[Opening Data section]
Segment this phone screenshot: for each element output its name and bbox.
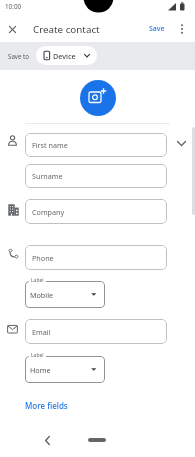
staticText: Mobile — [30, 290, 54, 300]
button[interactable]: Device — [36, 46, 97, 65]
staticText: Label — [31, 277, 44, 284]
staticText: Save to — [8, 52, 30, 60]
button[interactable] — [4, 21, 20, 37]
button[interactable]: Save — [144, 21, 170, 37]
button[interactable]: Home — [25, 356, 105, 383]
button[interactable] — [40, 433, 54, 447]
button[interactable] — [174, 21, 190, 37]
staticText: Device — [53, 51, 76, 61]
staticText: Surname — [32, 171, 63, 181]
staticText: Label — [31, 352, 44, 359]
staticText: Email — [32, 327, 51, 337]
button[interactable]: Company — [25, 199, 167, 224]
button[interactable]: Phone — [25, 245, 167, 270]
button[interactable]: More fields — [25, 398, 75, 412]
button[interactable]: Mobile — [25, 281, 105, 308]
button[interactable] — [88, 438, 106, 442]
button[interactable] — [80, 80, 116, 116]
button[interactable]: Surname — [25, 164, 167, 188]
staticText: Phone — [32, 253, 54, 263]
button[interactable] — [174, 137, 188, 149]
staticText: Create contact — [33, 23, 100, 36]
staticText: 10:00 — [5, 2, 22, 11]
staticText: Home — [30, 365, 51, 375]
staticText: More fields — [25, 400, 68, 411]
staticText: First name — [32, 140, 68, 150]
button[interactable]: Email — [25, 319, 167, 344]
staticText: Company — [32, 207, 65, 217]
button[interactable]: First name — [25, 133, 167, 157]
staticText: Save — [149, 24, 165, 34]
[Closing Data section]
[Opening Data section]
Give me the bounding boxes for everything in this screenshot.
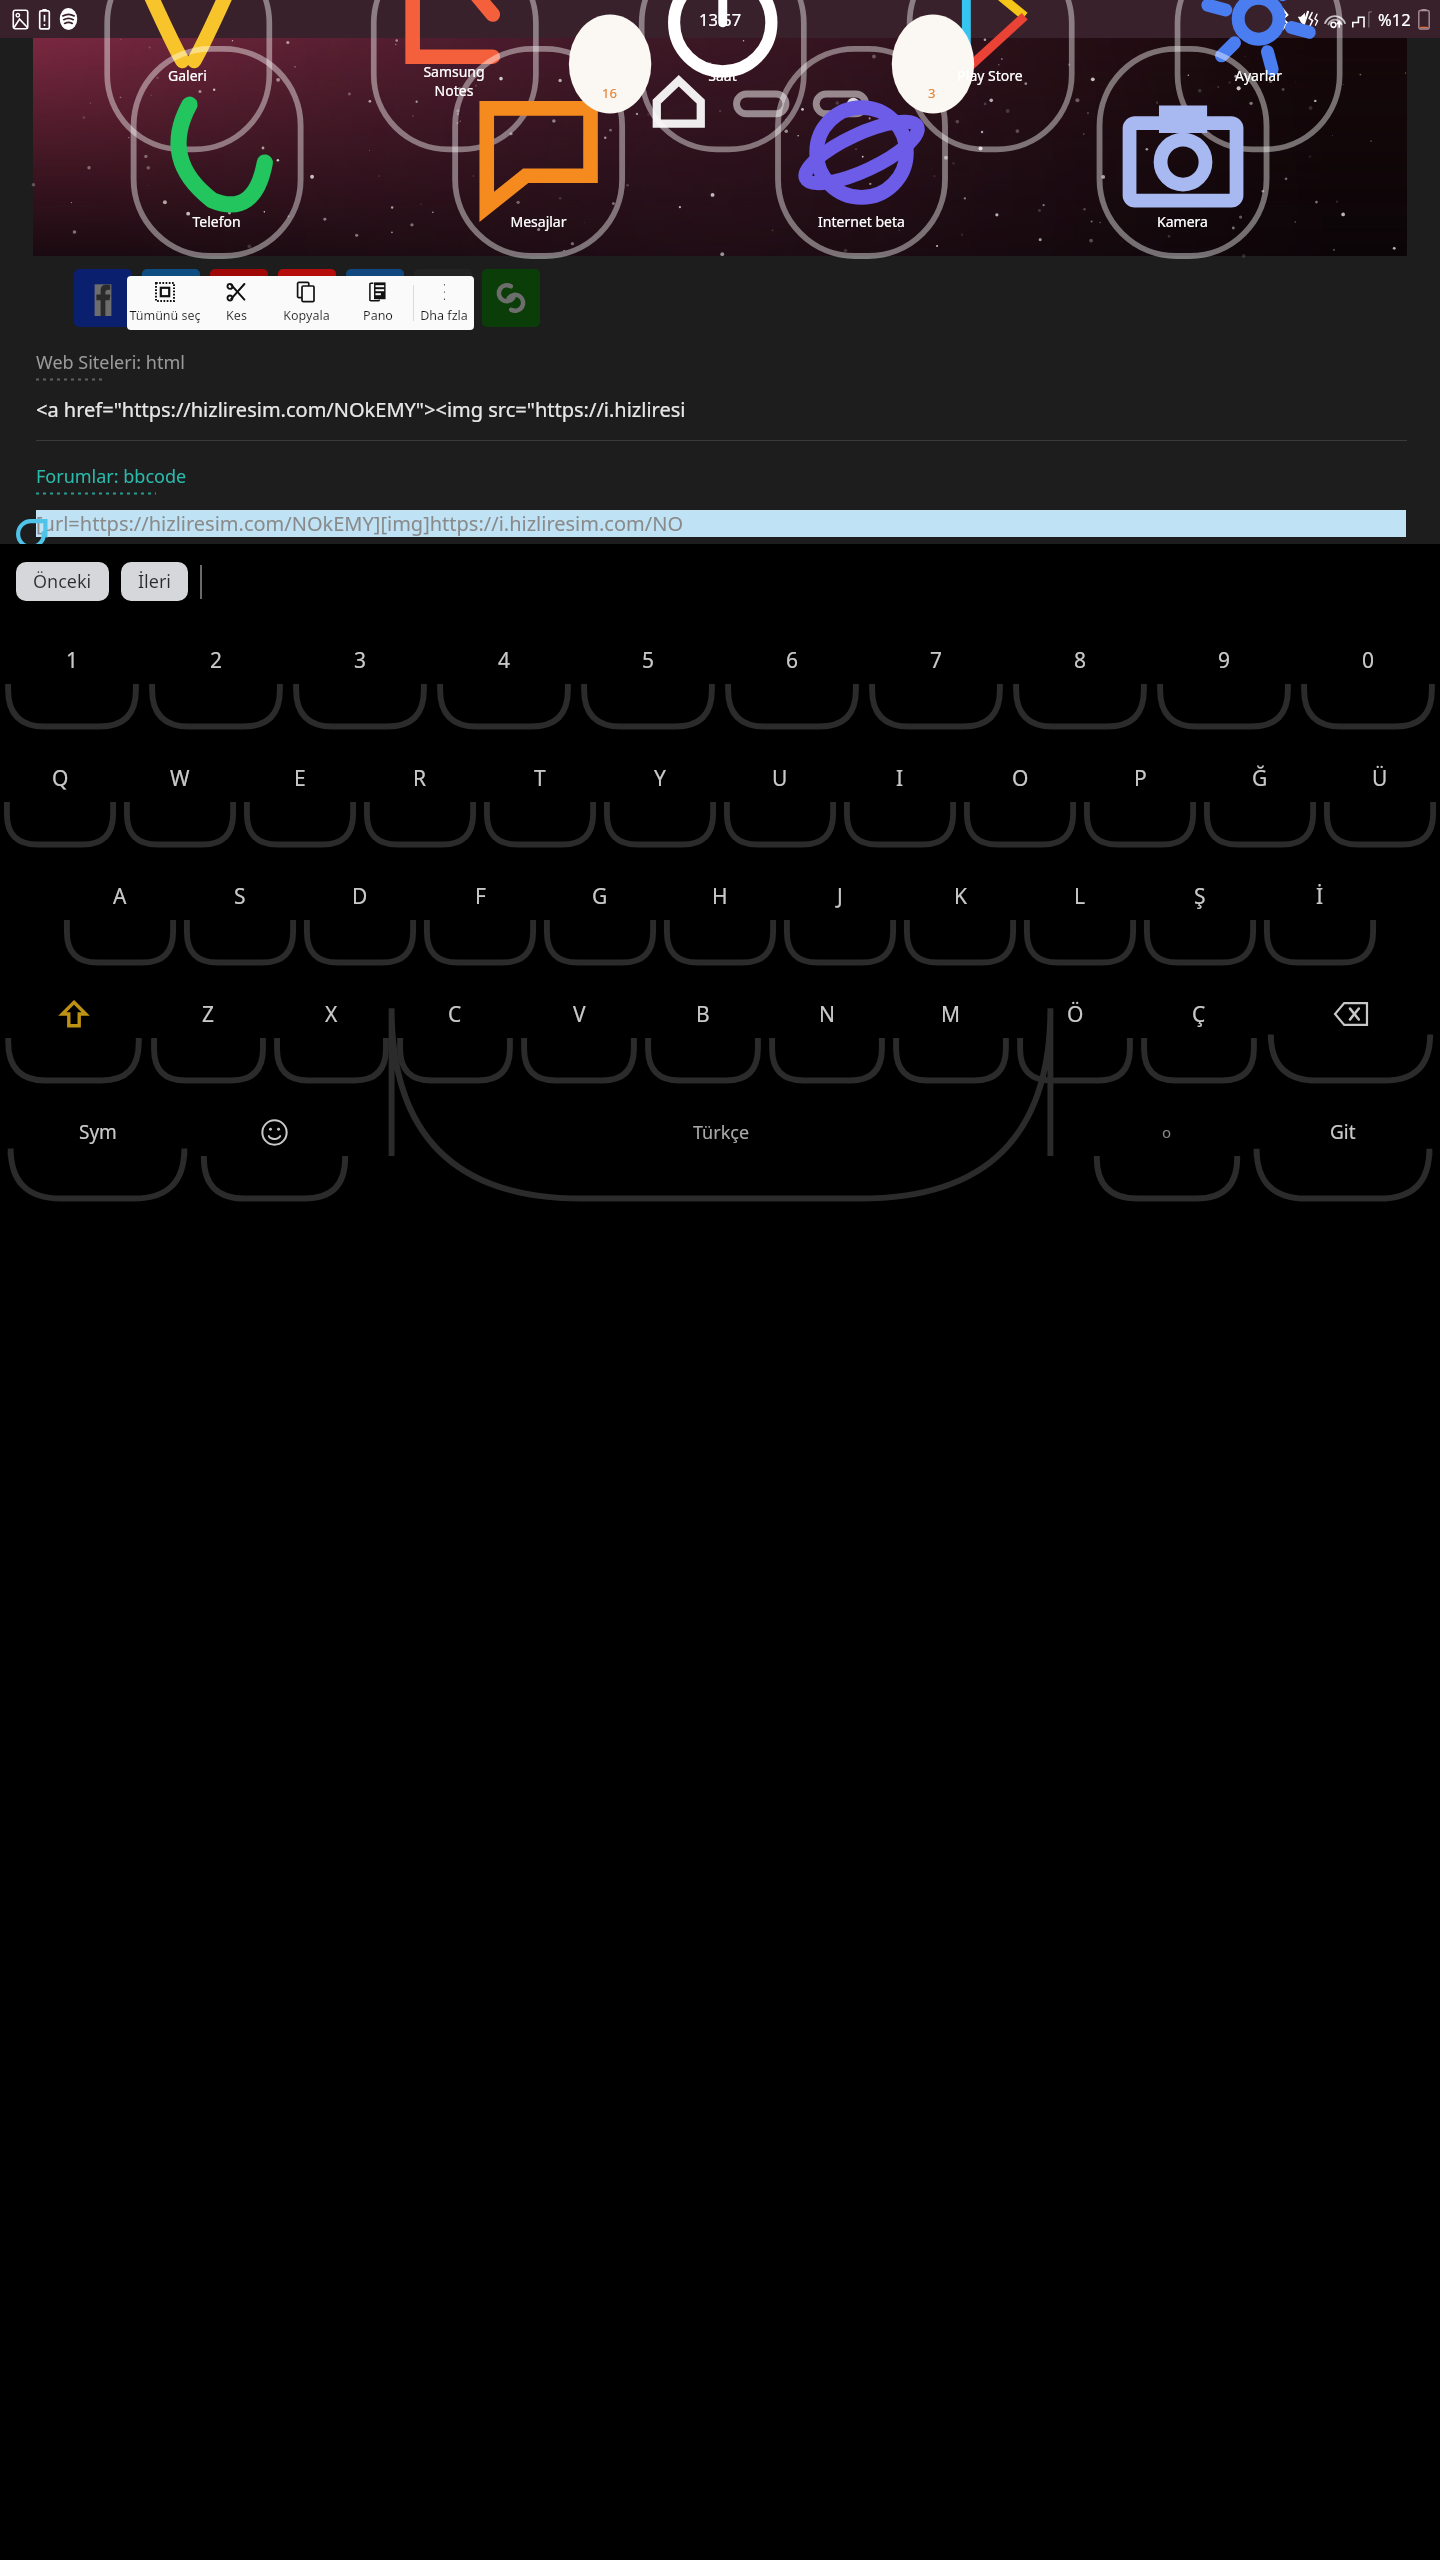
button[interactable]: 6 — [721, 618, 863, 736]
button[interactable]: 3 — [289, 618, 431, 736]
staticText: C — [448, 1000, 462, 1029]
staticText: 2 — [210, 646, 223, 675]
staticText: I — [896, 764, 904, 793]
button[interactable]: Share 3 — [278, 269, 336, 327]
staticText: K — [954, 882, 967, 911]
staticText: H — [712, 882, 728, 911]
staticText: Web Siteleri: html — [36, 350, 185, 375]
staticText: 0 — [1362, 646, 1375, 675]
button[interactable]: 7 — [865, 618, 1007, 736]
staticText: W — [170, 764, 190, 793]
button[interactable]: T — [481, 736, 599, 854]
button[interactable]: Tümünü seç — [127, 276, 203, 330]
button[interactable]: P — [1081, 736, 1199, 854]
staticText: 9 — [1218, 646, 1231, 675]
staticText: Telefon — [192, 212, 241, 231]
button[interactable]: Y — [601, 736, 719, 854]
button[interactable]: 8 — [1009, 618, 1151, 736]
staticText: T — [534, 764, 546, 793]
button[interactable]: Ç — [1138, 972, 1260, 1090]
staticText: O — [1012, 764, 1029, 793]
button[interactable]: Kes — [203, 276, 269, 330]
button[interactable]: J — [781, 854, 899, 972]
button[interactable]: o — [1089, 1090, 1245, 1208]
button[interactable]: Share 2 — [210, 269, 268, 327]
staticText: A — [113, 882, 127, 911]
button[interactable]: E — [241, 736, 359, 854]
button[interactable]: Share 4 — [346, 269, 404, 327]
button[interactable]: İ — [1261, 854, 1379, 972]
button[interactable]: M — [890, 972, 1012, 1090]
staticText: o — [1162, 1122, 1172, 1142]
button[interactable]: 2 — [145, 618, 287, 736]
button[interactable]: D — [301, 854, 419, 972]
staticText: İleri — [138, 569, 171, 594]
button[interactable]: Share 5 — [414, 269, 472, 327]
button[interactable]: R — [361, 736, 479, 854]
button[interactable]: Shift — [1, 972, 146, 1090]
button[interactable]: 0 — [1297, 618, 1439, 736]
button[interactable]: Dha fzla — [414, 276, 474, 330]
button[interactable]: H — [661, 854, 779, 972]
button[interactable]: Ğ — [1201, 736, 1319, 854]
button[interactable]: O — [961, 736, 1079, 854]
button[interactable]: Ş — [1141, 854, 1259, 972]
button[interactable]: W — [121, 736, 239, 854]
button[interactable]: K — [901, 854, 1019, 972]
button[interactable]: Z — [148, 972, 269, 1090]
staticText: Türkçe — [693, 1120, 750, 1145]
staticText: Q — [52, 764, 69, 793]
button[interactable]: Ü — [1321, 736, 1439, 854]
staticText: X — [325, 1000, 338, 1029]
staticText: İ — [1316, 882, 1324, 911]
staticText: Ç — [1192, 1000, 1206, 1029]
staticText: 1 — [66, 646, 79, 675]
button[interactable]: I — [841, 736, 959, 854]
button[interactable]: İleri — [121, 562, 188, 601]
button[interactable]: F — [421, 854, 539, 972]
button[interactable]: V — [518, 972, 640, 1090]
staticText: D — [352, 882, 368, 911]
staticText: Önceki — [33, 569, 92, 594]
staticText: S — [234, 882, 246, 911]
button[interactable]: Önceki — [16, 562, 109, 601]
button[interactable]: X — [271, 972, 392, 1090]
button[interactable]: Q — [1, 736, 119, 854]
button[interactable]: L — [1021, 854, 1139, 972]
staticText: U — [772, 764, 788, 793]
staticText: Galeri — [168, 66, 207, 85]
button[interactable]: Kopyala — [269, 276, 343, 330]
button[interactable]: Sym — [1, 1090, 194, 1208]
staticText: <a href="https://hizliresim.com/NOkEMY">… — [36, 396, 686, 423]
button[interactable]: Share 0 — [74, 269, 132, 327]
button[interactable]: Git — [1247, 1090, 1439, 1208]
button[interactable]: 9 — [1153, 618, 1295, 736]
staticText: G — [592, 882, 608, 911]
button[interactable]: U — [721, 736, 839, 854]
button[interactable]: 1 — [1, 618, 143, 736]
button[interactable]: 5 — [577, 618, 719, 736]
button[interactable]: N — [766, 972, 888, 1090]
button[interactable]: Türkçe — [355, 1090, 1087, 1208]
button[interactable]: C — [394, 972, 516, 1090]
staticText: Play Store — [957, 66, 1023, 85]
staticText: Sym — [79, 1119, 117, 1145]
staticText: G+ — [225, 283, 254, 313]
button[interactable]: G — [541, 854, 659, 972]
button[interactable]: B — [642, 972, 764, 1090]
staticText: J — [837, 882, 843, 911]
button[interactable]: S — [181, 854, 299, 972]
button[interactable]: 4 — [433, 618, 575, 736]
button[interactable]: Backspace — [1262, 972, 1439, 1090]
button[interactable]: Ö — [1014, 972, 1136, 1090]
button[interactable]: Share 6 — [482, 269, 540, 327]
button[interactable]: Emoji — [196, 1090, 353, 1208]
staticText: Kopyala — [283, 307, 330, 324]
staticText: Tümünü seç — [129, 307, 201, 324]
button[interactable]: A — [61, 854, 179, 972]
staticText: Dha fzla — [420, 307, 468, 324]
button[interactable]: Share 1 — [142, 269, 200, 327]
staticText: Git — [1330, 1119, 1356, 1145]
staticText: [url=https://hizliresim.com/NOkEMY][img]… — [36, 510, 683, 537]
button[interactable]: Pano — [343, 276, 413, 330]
[Closing Data section]
**Task item**
How many lines in the entries above include the string "Email"? Answer with the number only.

**Output below**
2